This Means War.

By Ahmed Shaikh | Updated on 01-May-2008

01 May 2008 17:25

A look at Intel’s upcoming GPU rival—the Larrabee processor—we reveal the why, the what, and the so-what?

“We’re going to open a can of whoop ass.” Not a line you would expect from the CEO of a multi-million dollar company, but NVIDIA’s Chief Executive Officer Jen-Hsun Huang had those fighting words for its now-rival, and processor King—Intel.

Intel and NVIDIA have been exchanging words lately. Intel has the graphics card industry set in sight with its future processor plans. NVIDIA, now the only independent graphic house post the AMD-ATI merger, is not willing to take the threat lying down.
The stakes are high, battle lines have been drawn; information warfare through presentation slides is being fought on an almost daily basis. But what is the battle all about? What brought these seemingly disparate entities—a CPU maker and a GPU maker—to head?

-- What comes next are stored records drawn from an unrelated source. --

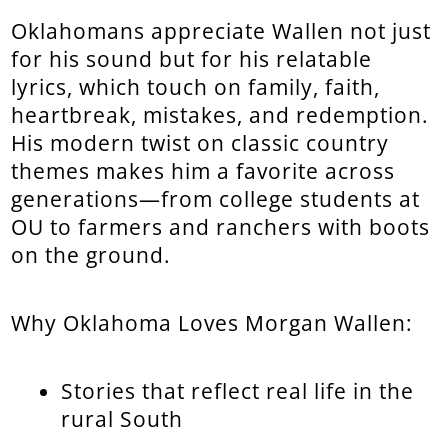
Oklahomans appreciate Wallen not just
for his sound but for his relatable
lyrics, which touch on family, faith,
heartbreak, mistakes, and redemption.
His modern twist on classic country
themes makes him a favorite across
generations—from college students at
OU to farmers and ranchers with boots
on the ground.
Why Oklahoma Loves Morgan Wallen:
Stories that reflect real life in the
rural South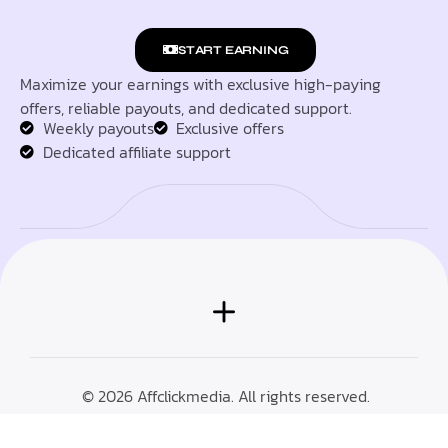
START EARNING
Maximize your earnings with exclusive high-paying
offers, reliable payouts, and dedicated support.
Weekly payouts
Exclusive offers
Dedicated affiliate support
© 2026 Affclickmedia. All rights reserved.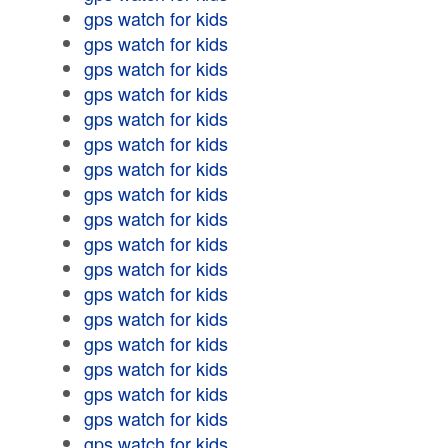
gps watch for kids
gps watch for kids
gps watch for kids
gps watch for kids
gps watch for kids
gps watch for kids
gps watch for kids
gps watch for kids
gps watch for kids
gps watch for kids
gps watch for kids
gps watch for kids
gps watch for kids
gps watch for kids
gps watch for kids
gps watch for kids
gps watch for kids
gps watch for kids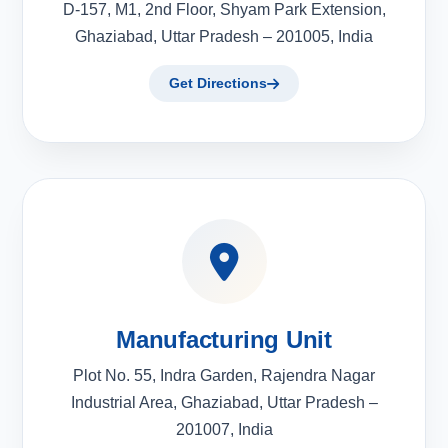
D-157, M1, 2nd Floor, Shyam Park Extension,
Ghaziabad, Uttar Pradesh – 201005, India
Get Directions
Manufacturing Unit
Plot No. 55, Indra Garden, Rajendra Nagar
Industrial Area, Ghaziabad, Uttar Pradesh –
201007, India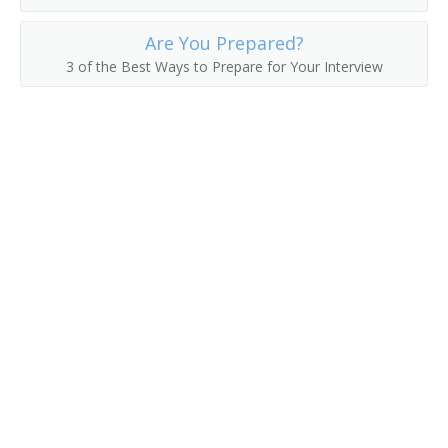
Human Resources Manager (HR Manager)
Are You Prepared?
3 of the Best Ways to Prepare for Your Interview
Human Resources Representative (HR Representative)
Job Counselor
Job Developer
Job Development Specialist
Job Interviewer
Job Placement Officer
Job Placement Specialist
Job Recruiter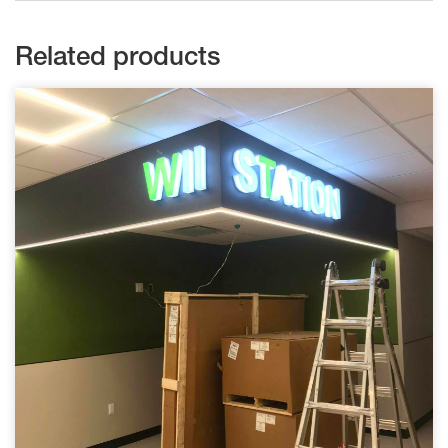
Related products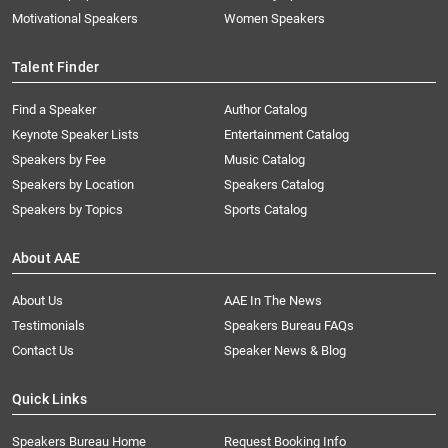
Motivational Speakers
Women Speakers
Talent Finder
Find a Speaker
Author Catalog
Keynote Speaker Lists
Entertainment Catalog
Speakers by Fee
Music Catalog
Speakers by Location
Speakers Catalog
Speakers by Topics
Sports Catalog
About AAE
About Us
AAE In The News
Testimonials
Speakers Bureau FAQs
Contact Us
Speaker News & Blog
Quick Links
Speakers Bureau Home
Request Booking Info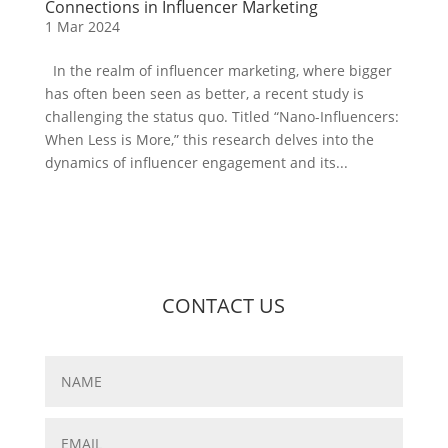
Connections in Influencer Marketing
1 Mar 2024
In the realm of influencer marketing, where bigger
has often been seen as better, a recent study is
challenging the status quo. Titled “Nano-Influencers:
When Less is More,” this research delves into the
dynamics of influencer engagement and its...
CONTACT US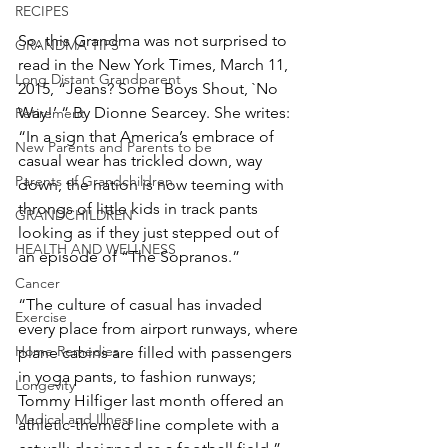
RECIPES
So, this Grandma was not surprised to 
GRANDMA TIPS
read in the New York Times, March 11, 
Long Distant Grandparent
2015, “Jeans? Some Boys Shout, `No 
Way!’ “ By Dionne Searcey. She writes:
Retirement
“In a sign that America’s embrace of 
New Parents and Parents to be
casual wear has trickled down, way 
Parents of Grandchildren
down, the nation is now teeming with 
throngs of little kids in track pants 
GRANDCHILDREN
looking as if they just stepped out of 
HEALTH AND WELLNESS
an episode of “The Sopranos.”
Cancer
“The culture of casual has invaded 
Exercise
every place from airport runways, where 
Home Remedies
plane cabins are filled with passengers 
in yoga pants, to fashion runways; 
Longevity
Tommy Hilfiger last month offered an 
Medical and Illness
athletic-themed line complete with a 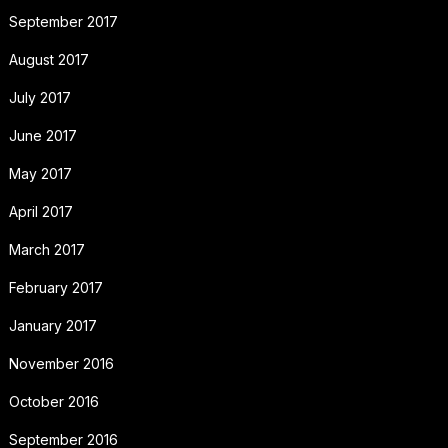
September 2017
August 2017
July 2017
June 2017
May 2017
April 2017
March 2017
February 2017
January 2017
November 2016
October 2016
September 2016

To understand why, we must take a step back in time to 1965, when Intel’s Gordon E. Moore put down an observation with far-reaching consequences.

Double The Fun
In the April edition of Electronics Magazine, 1965, Gordon Moore put forth the germ of what would eventually form the Moore’s Law. Moore’s original statement read that “The complexity for minimum component costs has increased at a rate of roughly a factor of two per year…”, this kernel of an observation was then elaborated by Moore into the statement that is the Law, that the number of transistors on a chip will double about every two years.

Moore’s Law can be exploited in two ways, both of which stem from a common root that transistor costs will fall with time. The implications are (1) increase the clock speed of a processor, (2) cram more components onto the surface of a chip.

Until the Pentium 4 processor, increasing the processor speeds was the option to pick. Moore’s Law turned into something of a self-fulfilling prophecy for the semiconductor industry. The Law formed the basis for future roadmaps for major silicon companies and thus lent further credence to the law—an electronic ouroboros, eating its own tail. Faster and faster the processors ran, right up to the point where they hit the thermal wall and brought the entire race to a standstill. With the Pentium 4, it was pretty clear that the thermal output of a fast processor took away any positives that a fast chip might bring to board.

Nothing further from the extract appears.